Directions - Whenever a line below includes "Harian", add it to the tally, then give the total and nothing more.

Recorded data -

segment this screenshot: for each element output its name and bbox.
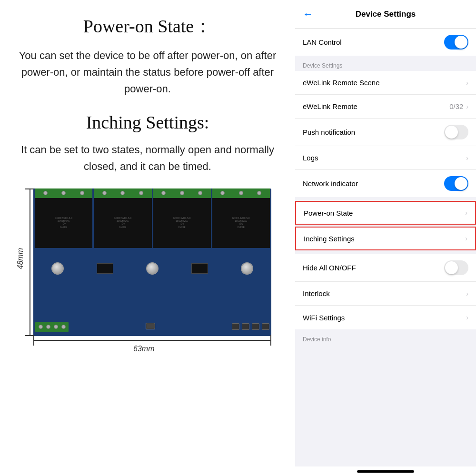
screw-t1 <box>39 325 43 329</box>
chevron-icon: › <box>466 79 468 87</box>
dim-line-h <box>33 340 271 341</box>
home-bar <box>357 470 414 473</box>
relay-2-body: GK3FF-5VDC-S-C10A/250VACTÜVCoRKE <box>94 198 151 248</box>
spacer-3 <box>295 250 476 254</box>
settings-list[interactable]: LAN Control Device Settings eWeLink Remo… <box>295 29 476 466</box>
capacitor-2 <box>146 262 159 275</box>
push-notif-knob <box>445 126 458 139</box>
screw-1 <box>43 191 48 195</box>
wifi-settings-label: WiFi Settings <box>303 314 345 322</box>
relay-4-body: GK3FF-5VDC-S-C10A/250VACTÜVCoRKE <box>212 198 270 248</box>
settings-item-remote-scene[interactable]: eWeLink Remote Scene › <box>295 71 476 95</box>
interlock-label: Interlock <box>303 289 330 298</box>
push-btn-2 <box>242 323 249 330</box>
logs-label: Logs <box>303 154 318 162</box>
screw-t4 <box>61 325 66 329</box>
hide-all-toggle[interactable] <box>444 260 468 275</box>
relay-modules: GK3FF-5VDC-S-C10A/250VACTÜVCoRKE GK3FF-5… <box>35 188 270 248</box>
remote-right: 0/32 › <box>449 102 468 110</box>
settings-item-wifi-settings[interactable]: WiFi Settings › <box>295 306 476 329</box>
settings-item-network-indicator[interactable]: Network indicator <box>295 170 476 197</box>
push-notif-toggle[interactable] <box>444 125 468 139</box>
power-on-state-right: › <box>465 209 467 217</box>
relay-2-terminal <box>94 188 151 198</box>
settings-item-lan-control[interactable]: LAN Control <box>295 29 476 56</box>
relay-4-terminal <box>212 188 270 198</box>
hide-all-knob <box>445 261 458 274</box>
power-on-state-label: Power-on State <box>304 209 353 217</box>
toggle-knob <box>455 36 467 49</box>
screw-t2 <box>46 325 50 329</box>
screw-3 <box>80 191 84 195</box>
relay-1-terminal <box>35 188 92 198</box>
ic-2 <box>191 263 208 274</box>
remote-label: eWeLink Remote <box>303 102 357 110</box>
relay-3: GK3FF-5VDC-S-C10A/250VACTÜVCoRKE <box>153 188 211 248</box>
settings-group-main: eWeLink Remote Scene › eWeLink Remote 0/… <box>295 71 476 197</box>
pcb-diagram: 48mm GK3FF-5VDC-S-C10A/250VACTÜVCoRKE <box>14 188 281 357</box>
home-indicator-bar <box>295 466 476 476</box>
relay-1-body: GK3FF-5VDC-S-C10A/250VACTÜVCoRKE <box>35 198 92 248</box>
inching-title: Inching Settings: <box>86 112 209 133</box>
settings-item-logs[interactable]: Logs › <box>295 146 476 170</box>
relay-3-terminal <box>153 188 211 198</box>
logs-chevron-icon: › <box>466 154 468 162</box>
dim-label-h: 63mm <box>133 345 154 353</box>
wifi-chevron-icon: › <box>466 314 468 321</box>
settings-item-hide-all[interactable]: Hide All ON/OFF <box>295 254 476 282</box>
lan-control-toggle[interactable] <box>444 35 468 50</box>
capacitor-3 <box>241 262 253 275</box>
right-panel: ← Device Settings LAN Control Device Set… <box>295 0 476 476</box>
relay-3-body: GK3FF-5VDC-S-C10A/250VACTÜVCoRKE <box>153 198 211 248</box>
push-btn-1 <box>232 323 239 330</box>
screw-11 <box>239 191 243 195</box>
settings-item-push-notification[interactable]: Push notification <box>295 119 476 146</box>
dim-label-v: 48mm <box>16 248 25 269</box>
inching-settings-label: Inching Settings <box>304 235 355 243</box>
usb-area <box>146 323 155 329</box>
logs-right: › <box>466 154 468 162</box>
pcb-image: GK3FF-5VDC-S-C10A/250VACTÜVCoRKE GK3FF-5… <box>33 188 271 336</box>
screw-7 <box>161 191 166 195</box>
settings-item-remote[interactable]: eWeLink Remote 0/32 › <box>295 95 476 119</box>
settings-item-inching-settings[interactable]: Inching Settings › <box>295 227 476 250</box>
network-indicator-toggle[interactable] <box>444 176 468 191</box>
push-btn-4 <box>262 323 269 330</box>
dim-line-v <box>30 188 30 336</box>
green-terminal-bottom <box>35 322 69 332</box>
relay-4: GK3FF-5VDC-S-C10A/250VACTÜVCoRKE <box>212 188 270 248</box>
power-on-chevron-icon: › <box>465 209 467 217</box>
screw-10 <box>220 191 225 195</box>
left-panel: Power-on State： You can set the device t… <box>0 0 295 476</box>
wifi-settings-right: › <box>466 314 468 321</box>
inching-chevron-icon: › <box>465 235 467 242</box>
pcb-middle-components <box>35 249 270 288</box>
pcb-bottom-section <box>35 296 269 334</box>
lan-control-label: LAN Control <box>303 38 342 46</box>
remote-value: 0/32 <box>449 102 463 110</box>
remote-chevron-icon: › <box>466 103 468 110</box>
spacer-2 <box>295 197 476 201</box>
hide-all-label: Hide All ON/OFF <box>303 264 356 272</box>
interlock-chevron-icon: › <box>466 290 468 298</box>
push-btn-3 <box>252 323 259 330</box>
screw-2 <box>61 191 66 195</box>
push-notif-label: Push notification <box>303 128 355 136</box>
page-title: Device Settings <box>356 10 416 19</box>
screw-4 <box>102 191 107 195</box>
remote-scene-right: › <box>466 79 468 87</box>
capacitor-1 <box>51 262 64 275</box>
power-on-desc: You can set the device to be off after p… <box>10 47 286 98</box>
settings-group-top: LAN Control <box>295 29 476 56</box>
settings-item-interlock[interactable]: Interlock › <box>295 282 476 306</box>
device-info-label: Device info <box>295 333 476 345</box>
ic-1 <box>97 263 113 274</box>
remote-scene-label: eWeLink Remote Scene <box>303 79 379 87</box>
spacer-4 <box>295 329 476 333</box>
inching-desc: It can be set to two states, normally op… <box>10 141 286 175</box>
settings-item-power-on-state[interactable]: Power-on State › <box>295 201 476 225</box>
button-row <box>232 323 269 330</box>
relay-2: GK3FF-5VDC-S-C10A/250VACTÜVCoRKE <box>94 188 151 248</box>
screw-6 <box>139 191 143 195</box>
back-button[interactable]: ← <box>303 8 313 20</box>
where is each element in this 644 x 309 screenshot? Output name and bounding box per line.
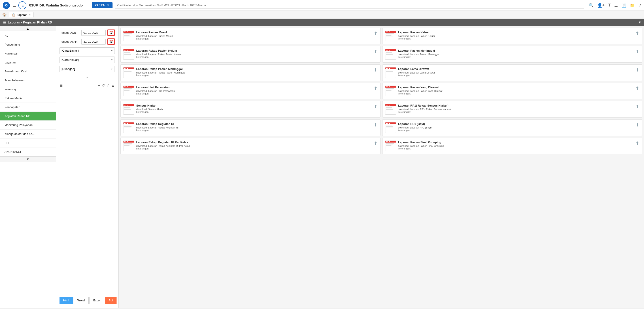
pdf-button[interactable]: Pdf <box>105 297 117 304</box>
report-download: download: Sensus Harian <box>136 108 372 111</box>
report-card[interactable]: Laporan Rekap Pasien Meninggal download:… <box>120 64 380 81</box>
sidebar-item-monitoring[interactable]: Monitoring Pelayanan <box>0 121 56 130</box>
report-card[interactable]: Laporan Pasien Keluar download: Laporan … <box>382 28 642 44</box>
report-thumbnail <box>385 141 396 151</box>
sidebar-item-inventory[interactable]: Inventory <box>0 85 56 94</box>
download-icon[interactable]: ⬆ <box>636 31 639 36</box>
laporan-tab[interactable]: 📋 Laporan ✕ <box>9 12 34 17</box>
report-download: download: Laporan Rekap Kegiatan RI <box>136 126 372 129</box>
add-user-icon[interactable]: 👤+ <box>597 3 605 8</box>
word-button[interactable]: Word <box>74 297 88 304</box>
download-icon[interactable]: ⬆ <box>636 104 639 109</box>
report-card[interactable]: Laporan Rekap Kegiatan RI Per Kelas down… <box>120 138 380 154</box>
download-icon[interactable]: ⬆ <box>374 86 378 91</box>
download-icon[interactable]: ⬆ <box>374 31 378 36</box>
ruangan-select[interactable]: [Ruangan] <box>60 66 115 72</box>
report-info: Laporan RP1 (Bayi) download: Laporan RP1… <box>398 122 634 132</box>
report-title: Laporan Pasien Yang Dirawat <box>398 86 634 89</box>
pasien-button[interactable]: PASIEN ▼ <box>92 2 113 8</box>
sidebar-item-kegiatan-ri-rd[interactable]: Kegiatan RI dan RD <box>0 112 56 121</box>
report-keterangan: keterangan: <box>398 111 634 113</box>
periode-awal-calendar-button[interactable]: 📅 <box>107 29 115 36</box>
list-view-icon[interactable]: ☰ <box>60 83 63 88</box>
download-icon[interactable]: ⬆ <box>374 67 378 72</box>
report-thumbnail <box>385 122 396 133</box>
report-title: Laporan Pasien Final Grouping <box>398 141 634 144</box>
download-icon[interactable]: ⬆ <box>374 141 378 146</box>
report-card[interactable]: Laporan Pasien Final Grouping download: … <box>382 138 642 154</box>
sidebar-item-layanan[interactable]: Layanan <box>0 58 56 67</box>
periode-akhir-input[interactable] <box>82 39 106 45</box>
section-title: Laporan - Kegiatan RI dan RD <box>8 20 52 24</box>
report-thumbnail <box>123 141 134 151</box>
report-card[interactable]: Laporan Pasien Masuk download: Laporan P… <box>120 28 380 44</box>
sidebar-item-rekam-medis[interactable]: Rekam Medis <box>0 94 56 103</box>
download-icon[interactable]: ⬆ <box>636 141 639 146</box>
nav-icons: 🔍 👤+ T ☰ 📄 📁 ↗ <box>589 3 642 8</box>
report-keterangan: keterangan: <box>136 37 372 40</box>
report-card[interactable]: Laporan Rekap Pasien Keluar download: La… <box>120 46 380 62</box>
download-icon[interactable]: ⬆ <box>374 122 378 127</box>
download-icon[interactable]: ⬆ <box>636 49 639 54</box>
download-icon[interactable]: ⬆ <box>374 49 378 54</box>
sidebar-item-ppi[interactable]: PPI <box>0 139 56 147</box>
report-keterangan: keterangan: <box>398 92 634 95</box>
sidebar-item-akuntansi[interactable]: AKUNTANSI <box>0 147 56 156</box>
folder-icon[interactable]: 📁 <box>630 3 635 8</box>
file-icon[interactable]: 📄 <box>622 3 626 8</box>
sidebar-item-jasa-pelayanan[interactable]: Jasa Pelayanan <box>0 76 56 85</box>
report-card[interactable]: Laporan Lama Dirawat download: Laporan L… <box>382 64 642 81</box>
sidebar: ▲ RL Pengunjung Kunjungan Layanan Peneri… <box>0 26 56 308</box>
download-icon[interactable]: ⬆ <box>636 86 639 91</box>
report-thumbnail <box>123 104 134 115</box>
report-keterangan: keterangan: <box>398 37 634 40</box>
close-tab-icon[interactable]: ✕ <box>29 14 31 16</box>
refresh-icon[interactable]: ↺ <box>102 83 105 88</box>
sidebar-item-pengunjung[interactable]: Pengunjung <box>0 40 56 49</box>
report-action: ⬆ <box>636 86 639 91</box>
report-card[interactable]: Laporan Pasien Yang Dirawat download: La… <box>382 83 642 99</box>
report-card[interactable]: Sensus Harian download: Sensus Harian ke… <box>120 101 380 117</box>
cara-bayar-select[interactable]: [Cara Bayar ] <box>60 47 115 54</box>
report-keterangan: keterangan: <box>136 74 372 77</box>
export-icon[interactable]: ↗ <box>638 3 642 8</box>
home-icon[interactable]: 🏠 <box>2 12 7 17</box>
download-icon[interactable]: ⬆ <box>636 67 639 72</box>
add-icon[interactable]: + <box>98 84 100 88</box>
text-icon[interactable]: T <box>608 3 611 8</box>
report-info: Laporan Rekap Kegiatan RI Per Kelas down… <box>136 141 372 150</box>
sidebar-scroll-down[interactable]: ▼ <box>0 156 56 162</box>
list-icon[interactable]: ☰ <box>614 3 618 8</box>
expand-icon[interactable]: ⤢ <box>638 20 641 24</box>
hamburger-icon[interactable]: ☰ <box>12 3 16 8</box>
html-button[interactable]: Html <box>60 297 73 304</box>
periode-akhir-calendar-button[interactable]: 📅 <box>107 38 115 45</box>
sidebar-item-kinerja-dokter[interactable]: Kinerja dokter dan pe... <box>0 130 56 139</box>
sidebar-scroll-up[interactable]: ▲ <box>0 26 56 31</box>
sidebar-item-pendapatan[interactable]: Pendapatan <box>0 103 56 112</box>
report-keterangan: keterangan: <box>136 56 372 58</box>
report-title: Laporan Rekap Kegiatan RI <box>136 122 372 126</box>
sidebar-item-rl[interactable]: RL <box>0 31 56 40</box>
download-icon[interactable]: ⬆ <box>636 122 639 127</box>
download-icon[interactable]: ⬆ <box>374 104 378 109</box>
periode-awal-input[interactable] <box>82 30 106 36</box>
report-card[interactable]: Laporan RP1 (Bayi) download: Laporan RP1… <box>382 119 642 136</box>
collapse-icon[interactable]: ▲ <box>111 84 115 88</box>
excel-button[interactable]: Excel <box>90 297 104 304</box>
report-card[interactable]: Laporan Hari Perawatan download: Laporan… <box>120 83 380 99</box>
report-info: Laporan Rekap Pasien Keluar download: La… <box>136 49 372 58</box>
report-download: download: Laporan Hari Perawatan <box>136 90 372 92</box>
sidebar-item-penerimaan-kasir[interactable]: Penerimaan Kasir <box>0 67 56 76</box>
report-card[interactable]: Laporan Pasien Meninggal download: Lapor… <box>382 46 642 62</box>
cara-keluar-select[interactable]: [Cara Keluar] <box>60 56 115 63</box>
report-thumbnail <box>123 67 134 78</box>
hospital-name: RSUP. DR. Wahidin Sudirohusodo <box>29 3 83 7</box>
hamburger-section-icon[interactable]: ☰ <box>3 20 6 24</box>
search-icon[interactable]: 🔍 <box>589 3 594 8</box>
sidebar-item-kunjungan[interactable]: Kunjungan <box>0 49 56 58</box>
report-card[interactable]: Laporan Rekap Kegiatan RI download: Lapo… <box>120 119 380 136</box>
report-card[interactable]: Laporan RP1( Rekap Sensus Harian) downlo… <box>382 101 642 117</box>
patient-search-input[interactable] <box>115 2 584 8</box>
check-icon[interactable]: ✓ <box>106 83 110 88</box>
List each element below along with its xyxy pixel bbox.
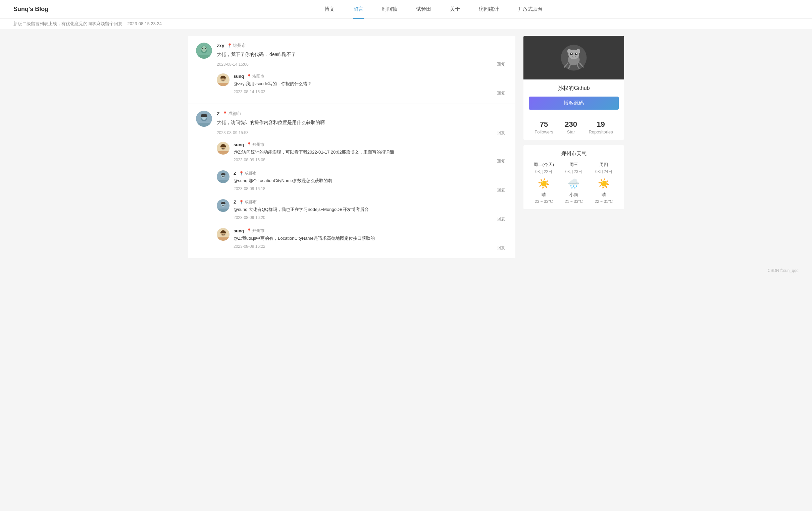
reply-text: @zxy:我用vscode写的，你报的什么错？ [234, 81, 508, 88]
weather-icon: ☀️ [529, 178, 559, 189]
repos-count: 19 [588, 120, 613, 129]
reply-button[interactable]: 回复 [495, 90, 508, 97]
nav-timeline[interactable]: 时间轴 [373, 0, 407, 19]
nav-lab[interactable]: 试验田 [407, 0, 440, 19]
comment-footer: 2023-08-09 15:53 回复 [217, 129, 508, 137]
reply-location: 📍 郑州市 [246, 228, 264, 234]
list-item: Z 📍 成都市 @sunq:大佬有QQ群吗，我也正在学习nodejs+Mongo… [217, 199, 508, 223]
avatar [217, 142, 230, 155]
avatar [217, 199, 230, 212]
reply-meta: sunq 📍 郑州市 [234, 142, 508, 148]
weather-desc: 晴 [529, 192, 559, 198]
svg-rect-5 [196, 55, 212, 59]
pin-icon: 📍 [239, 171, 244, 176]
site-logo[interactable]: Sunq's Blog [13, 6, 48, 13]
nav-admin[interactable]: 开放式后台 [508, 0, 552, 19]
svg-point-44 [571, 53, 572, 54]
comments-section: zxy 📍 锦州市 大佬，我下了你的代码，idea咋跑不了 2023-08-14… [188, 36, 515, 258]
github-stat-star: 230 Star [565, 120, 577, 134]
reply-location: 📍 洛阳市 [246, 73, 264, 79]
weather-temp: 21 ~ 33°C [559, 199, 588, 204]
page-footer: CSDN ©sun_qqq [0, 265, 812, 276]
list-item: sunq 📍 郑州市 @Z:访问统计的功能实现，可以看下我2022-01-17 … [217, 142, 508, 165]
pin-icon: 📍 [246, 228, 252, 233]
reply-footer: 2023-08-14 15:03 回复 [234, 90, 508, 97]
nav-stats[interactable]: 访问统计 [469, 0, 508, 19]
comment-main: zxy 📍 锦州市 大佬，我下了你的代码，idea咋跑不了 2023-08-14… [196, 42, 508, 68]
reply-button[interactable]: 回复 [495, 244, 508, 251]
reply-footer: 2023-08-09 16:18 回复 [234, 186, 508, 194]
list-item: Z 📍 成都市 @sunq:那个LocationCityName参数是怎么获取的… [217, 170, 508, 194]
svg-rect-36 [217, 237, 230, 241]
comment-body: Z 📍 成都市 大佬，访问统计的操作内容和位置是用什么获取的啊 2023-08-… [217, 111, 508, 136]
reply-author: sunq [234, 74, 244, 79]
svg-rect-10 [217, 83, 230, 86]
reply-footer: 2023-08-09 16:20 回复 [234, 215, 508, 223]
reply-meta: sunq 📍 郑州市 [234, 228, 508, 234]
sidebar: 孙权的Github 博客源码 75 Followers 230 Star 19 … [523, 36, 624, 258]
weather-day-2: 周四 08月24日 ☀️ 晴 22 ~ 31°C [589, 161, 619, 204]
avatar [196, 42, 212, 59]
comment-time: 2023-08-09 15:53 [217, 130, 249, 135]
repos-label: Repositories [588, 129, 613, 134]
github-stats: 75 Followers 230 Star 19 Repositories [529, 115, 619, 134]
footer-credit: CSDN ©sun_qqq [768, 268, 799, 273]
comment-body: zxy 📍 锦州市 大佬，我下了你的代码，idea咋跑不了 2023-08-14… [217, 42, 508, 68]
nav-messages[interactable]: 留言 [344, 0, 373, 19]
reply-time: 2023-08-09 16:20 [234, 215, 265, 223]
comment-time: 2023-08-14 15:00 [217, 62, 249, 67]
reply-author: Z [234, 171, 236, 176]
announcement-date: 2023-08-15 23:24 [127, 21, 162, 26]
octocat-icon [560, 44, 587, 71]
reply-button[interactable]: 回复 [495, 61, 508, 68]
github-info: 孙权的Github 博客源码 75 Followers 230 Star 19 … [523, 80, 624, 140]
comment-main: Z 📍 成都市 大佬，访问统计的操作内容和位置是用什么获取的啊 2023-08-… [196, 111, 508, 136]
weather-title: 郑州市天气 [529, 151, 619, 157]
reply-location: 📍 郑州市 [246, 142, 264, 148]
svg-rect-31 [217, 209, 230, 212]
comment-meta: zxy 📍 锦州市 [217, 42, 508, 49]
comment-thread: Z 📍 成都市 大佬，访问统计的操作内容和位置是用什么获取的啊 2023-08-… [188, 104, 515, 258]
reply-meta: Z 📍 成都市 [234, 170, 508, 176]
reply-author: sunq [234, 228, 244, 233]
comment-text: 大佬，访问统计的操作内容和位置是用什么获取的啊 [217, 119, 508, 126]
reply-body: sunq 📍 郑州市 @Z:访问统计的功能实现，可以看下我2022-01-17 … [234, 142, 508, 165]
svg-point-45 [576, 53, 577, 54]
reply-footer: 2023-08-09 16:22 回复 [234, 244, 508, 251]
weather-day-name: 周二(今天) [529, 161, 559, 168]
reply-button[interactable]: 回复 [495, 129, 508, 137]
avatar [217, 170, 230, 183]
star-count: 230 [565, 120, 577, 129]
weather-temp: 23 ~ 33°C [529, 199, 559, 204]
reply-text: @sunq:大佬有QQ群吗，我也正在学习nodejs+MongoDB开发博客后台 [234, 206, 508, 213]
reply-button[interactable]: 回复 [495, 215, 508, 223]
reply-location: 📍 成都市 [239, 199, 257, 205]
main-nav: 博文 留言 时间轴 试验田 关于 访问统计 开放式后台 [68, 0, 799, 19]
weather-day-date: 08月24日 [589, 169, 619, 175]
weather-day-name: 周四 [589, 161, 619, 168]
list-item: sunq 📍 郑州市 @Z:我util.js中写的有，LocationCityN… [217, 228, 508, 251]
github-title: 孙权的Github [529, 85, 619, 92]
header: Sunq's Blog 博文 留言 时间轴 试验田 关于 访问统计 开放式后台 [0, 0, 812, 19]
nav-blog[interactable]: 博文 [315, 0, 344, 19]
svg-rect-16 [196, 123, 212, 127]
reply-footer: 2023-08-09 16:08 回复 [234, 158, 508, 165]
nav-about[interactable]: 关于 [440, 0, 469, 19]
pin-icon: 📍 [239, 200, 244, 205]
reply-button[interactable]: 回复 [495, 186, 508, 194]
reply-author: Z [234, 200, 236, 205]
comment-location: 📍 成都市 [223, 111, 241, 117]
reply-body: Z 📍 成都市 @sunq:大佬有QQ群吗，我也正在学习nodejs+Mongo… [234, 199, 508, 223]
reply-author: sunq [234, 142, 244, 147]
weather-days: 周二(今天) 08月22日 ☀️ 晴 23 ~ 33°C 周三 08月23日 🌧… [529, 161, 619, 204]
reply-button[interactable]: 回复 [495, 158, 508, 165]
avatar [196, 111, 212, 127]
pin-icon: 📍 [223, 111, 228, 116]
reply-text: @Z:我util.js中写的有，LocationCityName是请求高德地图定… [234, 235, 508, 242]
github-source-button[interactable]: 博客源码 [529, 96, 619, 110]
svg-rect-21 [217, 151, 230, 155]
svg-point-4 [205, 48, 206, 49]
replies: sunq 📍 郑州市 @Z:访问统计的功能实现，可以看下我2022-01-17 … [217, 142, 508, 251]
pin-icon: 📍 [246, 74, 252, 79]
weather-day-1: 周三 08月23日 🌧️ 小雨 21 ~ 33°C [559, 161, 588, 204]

Written solution - 3